_RECORDS PROVIDED_.
Content starts

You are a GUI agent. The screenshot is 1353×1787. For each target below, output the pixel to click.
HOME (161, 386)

Content ends
Content starts

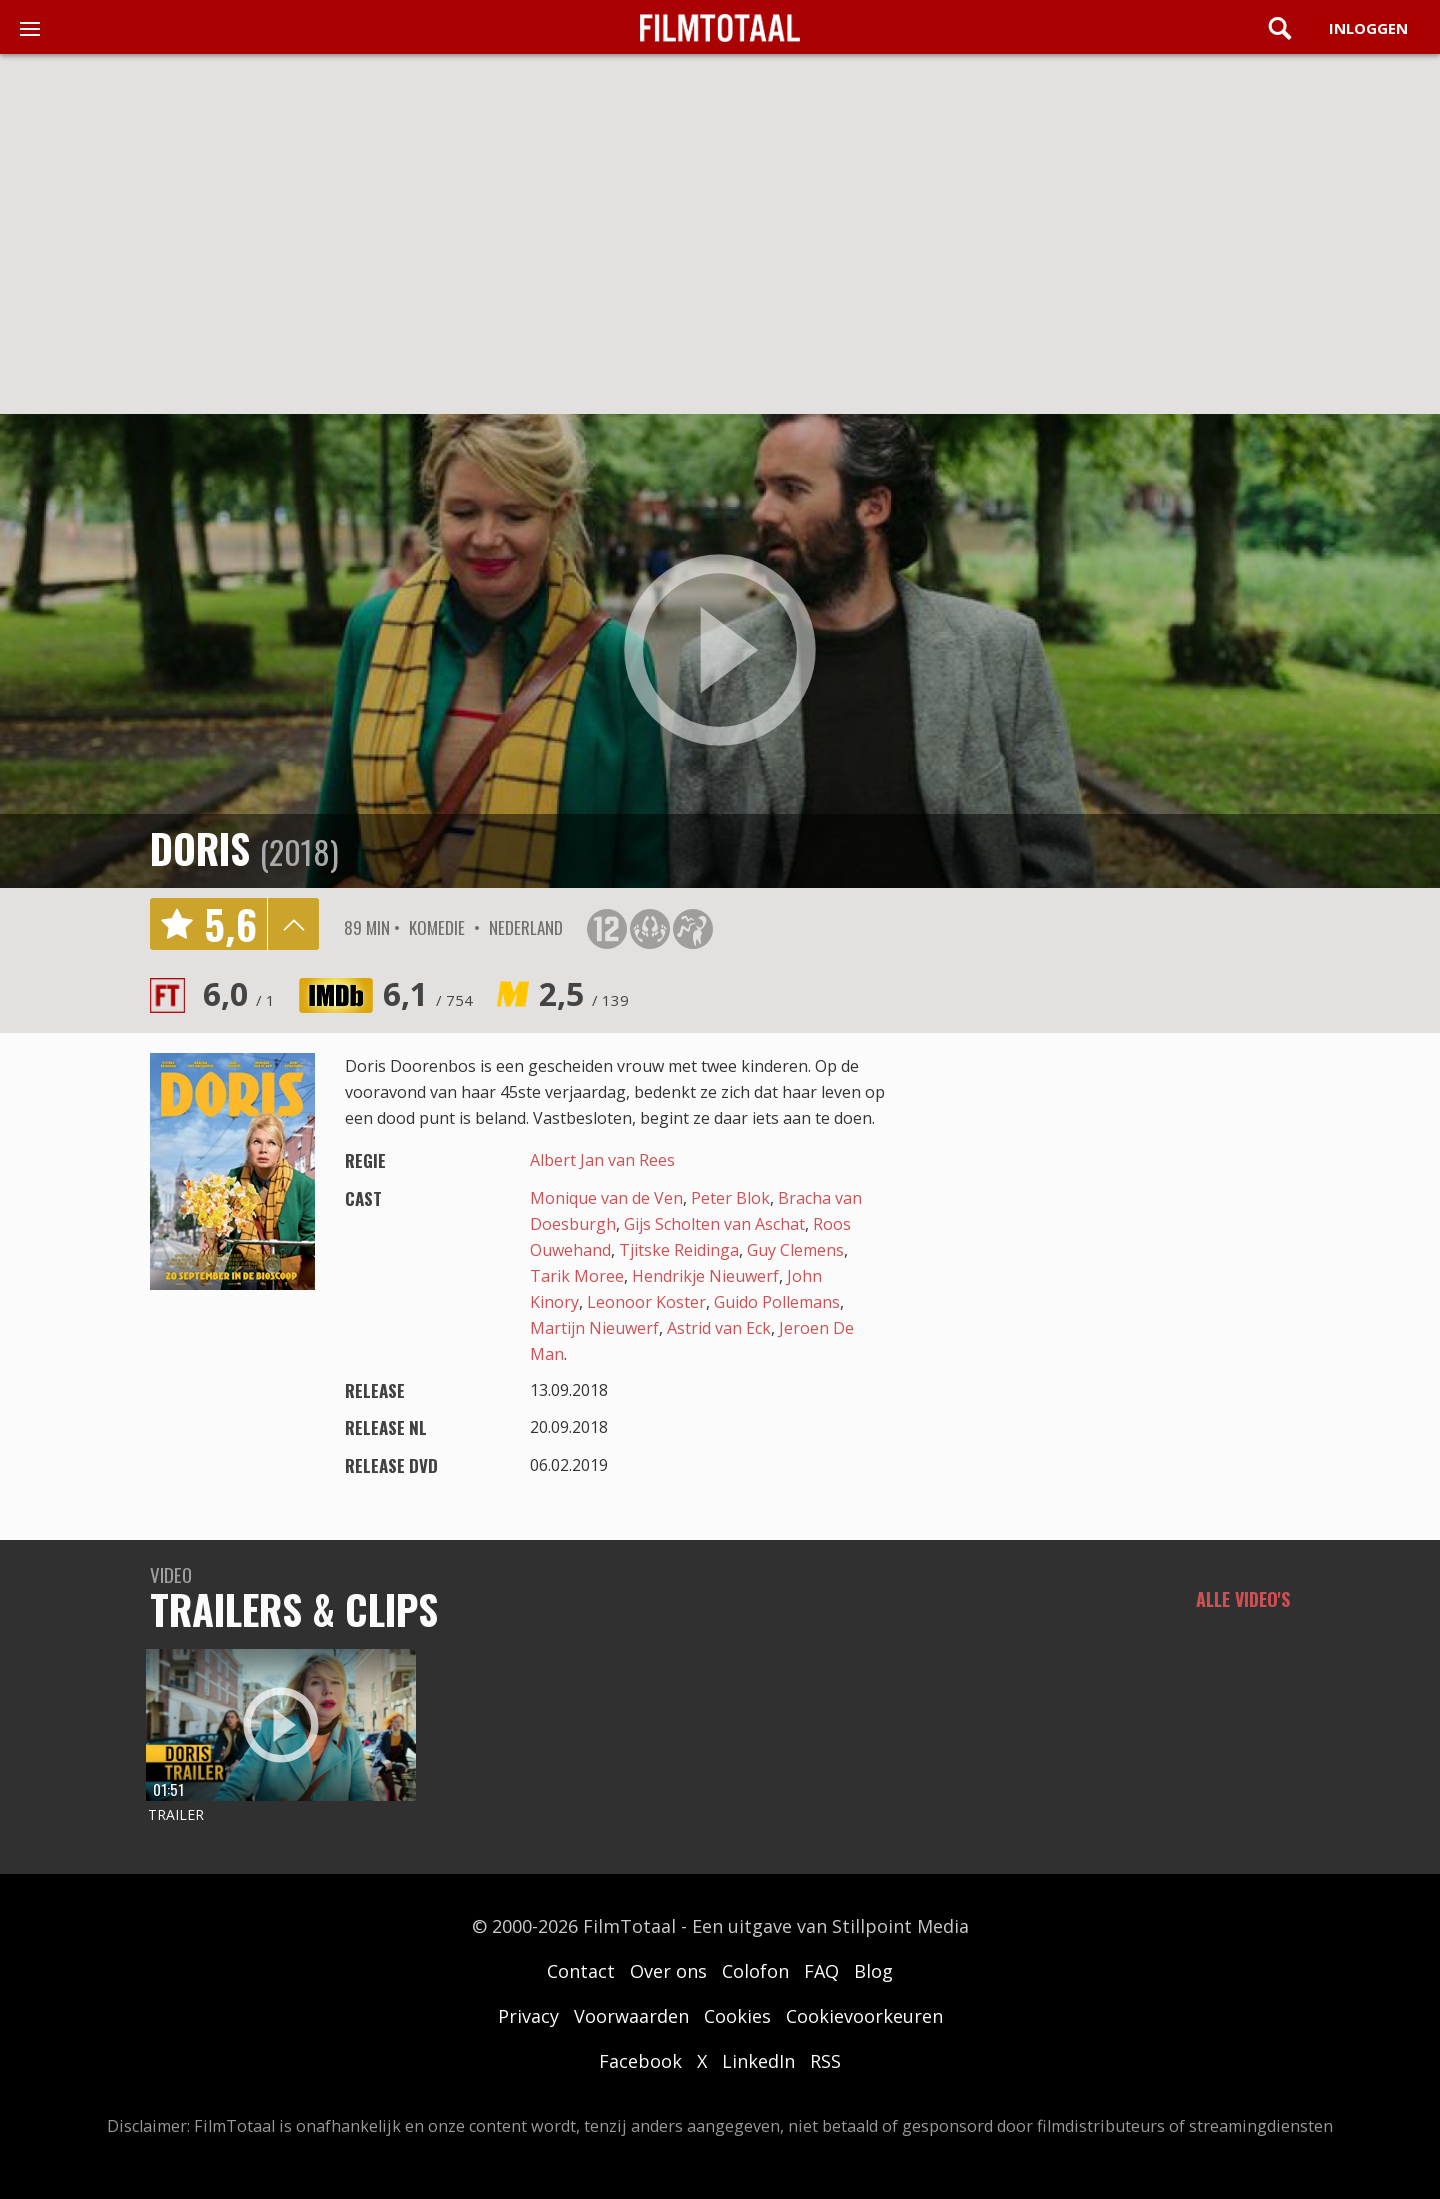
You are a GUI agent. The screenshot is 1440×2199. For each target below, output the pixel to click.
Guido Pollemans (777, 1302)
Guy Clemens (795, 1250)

Content ends

_AIM OF THE EXERCISE_.
When the word "agent" turns up on a line of the material above, copy that line.

_THE COMPLETED TASK_.
You are a GUI agent. The screenshot is 1353×1787. For each target below, output the pixel to click.
You are a GUI agent. The screenshot is 1440×2199. For each target below, output the pixel to click.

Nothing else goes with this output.